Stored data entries
----

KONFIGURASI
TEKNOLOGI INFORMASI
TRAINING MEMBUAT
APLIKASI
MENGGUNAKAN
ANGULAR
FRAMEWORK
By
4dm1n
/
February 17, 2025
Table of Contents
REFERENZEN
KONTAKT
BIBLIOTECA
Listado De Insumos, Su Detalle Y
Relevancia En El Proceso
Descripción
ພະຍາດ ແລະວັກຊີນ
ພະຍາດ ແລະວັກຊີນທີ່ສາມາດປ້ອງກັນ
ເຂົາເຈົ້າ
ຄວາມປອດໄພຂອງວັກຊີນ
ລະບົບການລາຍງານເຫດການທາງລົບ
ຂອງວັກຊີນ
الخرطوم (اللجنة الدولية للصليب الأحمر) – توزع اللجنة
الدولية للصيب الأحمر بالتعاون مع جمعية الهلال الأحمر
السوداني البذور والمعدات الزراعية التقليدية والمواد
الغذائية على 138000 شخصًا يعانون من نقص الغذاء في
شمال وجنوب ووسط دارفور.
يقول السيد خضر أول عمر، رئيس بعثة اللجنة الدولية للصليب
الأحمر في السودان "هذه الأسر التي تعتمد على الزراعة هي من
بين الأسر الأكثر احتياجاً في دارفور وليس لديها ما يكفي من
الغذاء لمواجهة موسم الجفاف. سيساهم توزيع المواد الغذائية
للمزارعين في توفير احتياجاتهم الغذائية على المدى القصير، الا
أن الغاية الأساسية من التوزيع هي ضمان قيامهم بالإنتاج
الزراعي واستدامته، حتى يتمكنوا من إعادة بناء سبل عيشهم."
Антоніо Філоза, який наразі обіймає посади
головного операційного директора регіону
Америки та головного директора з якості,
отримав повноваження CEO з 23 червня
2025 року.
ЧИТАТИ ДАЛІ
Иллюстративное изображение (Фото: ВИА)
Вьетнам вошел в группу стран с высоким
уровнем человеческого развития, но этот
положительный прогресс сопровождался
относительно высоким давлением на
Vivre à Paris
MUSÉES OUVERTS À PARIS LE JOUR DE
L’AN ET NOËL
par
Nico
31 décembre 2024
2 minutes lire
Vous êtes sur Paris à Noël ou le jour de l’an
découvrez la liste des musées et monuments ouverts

----

Work instructions
All records shown above are to be repeated exactly.

Response for this exercise
KONFIGURASI
TEKNOLOGI INFORMASI
TRAINING MEMBUAT
APLIKASI
MENGGUNAKAN
ANGULAR
FRAMEWORK
By
4dm1n
/
February 17, 2025
Table of Contents
REFERENZEN
KONTAKT
BIBLIOTECA
Listado De Insumos, Su Detalle Y
Relevancia En El Proceso
Descripción
ພະຍາດ ແລະວັກຊີນ
ພະຍາດ ແລະວັກຊີນທີ່ສາມາດປ້ອງກັນ
ເຂົາເຈົ້າ
ຄວາມປອດໄພຂອງວັກຊີນ
ລະບົບການລາຍງານເຫດການທາງລົບ
ຂອງວັກຊີນ
الخرطوم (اللجنة الدولية للصليب الأحمر) – توزع اللجنة
الدولية للصيب الأحمر بالتعاون مع جمعية الهلال الأحمر
السوداني البذور والمعدات الزراعية التقليدية والمواد
الغذائية على 138000 شخصًا يعانون من نقص الغذاء في
شمال وجنوب ووسط دارفور.
يقول السيد خضر أول عمر، رئيس بعثة اللجنة الدولية للصليب
الأحمر في السودان "هذه الأسر التي تعتمد على الزراعة هي من
بين الأسر الأكثر احتياجاً في دارفور وليس لديها ما يكفي من
الغذاء لمواجهة موسم الجفاف. سيساهم توزيع المواد الغذائية
للمزارعين في توفير احتياجاتهم الغذائية على المدى القصير، الا
أن الغاية الأساسية من التوزيع هي ضمان قيامهم بالإنتاج
الزراعي واستدامته، حتى يتمكنوا من إعادة بناء سبل عيشهم."
Антоніо Філоза, який наразі обіймає посади
головного операційного директора регіону
Америки та головного директора з якості,
отримав повноваження CEO з 23 червня
2025 року.
ЧИТАТИ ДАЛІ
Иллюстративное изображение (Фото: ВИА)
Вьетнам вошел в группу стран с высоким
уровнем человеческого развития, но этот
положительный прогресс сопровождался
относительно высоким давлением на
Vivre à Paris
MUSÉES OUVERTS À PARIS LE JOUR DE
L’AN ET NOËL
par
Nico
31 décembre 2024
2 minutes lire
Vous êtes sur Paris à Noël ou le jour de l’an
découvrez la liste des musées et monuments ouverts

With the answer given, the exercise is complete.